In Dudukovich, the Ohio Supreme Court considered whether an appellant had sufficiently complied with R.C. 2505.04 by mailing a copy of the notice of appeal by certified mail to the administrative body. Id. at 204. The court wrote that the term "filed" required actual delivery, but that no particular method of delivery was prescribed by R.C. 2505.04. Id. The court proceeded to state that "`any method productive of certainty of accomplishment is countenanced'" and that simply "`[b]ecause the manner of delivery is unusual does not make it illegal.'" (Citation omitted.) Id. The court then held that, as there was evidence in the record that the administrative body actually received the notice of appeal sent to the administrative body by certified mail, the R.C.2505.04 requirements had been met. Id. at 205.
Dudukovich, however, is clearly distinguishable from the present case. Unlike sending a copy of the notice of appeal to the administrative body via certified mail, leaving signed copies of the notice of appeal at an unmanned police station and fire station is not a method "`productive of certainty of accomplishment'" of delivery under the circumstances of this case. See id. at 204. We, therefore, find that simply leaving signed copies of the notice of appeal at an unmanned police station and an unmanned fire station in the township, without more, does not constitute filing or delivering the notice of appeal to the BZA, as is required by R.C. 2505.04. See, generally, Loveland Park Baptist Church v.

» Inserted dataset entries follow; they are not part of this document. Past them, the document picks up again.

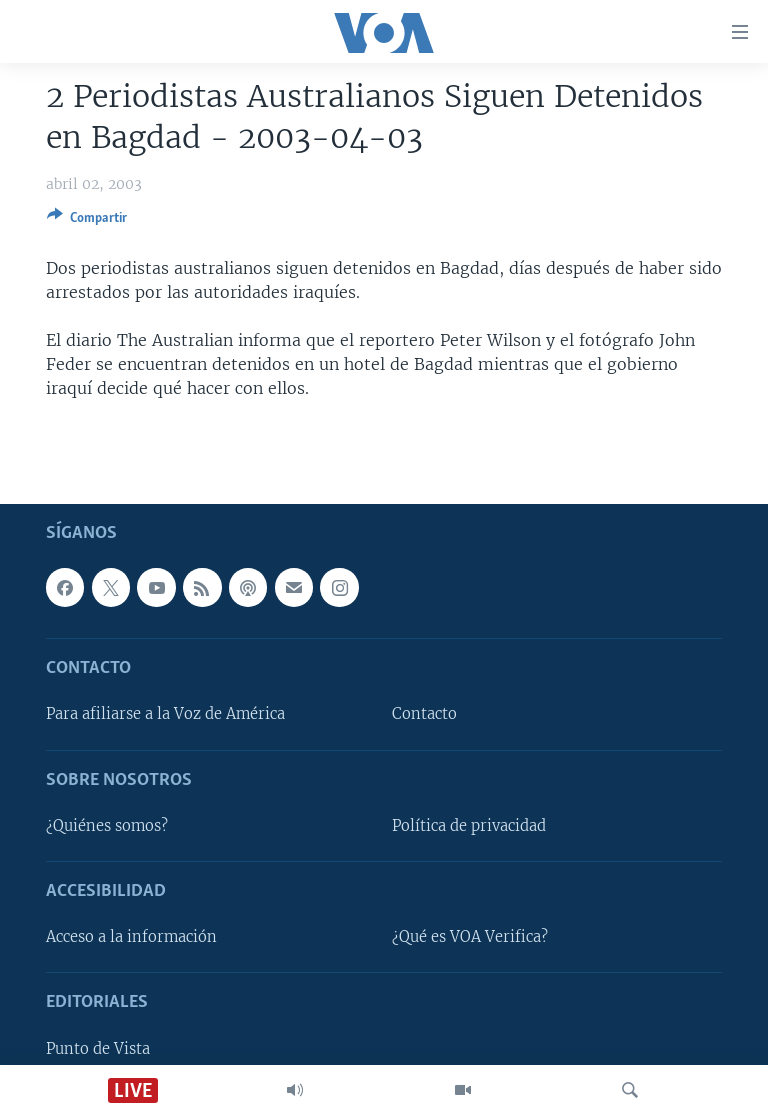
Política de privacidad (469, 826)
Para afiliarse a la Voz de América (165, 714)
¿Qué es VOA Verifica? (470, 937)
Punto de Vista (98, 1048)
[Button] (87, 221)
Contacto (424, 714)
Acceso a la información (131, 937)
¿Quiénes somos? (107, 826)
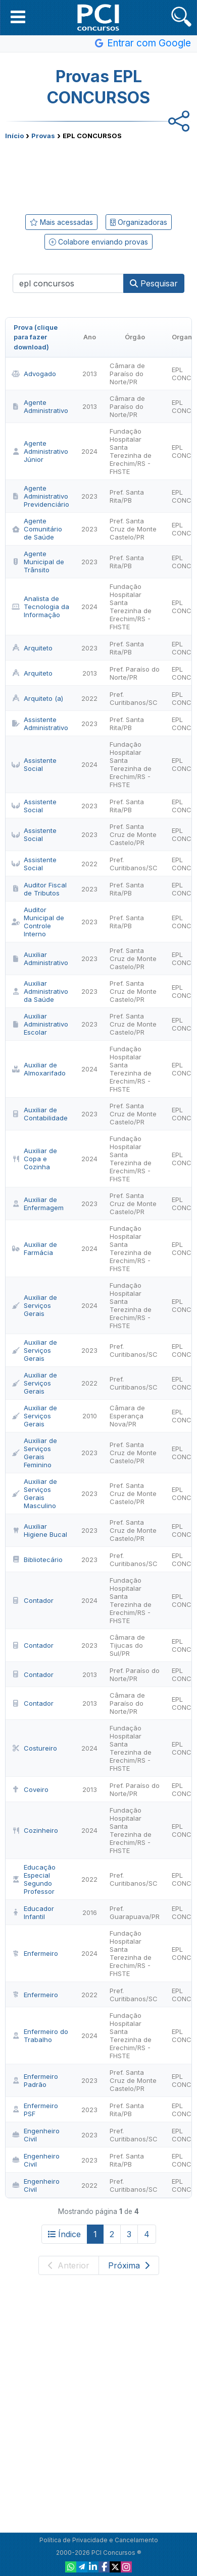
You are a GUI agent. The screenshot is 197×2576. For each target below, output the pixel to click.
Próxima (129, 2265)
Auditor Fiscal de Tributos (39, 889)
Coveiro (30, 1789)
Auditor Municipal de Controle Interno (38, 922)
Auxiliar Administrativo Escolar (40, 1024)
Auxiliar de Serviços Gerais (34, 1305)
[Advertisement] (98, 175)
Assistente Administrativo (40, 723)
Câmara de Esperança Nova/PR (127, 1416)
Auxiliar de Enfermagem (38, 1203)
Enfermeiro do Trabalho (40, 2035)
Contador (33, 1600)
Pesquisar (154, 283)
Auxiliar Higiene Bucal (39, 1530)
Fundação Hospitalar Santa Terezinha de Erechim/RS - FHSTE (131, 451)
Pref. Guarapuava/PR (135, 1912)
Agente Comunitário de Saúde (37, 529)
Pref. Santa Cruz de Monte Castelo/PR (133, 529)
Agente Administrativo (40, 406)
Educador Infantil (33, 1912)
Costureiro (34, 1748)
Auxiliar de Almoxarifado (39, 1069)
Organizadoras (138, 222)
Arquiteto (32, 648)
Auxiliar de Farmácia (34, 1248)
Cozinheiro (35, 1830)
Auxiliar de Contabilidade (40, 1114)
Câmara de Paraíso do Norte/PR (127, 374)
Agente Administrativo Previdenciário (40, 496)
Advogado (34, 374)
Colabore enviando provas (98, 241)
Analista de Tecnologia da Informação (40, 606)
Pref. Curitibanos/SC (134, 698)
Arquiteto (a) (37, 698)
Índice (64, 2234)
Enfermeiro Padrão (35, 2080)
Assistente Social (34, 764)
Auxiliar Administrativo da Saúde (40, 991)
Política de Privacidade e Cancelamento (98, 2540)
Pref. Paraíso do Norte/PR (135, 673)
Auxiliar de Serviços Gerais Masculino (34, 1493)
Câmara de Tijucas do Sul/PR (127, 1645)
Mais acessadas (61, 222)
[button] (18, 16)
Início (14, 136)
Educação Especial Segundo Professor (34, 1879)
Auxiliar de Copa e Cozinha (34, 1159)
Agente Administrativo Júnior (40, 451)
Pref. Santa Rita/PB (127, 496)
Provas (43, 136)
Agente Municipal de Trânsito (38, 562)
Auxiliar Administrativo (40, 958)
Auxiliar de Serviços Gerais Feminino (34, 1452)
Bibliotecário (37, 1559)
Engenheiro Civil (36, 2135)
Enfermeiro (35, 1953)
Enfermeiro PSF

DeerfieldTwp. (Dec. 26, 2000), 12th Dist. No. CA2000-03-032 (holding that personally delivering a notice of appeal to a person not authorized to receive such filings, who worked in the same building as the administrative body and who agreed to deliver the notice to the appropriate person, did not satisfy the requirements of R.C. 2505.04); see, also, Young Israel, 138 Ohio App.3d at 91. Additionally, this court has previously held that service of the notice of appeal upon an administrative body's legal counsel is insufficient to satisfy the jurisdictional requirements of R.C. 2505.04. McMaster, supra, citingPatrick Media Group, Inc. v. Cleveland Bd. of Zoning Appeals (1988),55 Ohio App.3d 124; see, also, Barensfeld v. Coventry Twp. Bd. of ZoningAppeals (Oct. 6, 1993), 9th Dist. No. 16109.
Based on the foregoing, we conclude that the Skrzypeks failed to perfect their administrative appeal, pursuant to R.C. 2505.04; therefore, the common pleas court correctly determined that it did not have jurisdiction and properly dismissed the administrative appeal. The Skrzypeks' assignment of error is overruled. The judgment of the Medina County Court of Common Pleas is affirmed.
BAIRD, P.J., CARR, J. CONCUR.
1 Raycom National, Inc., d.b.a. WOIO TV, Canel Cleveland Ltd. Partnership, d.b.a. WUAB TV, will be collectively referred to in this decision as "Raycom."
2 The BZA and Brunswick Hills Township will be collectively referred to in this decision as the "Township."
3 This court has serious concerns about the propriety of granting the Skrzypek's motion to amend the notice of appeal under the circumstances of this case. See R.C. 2505.05.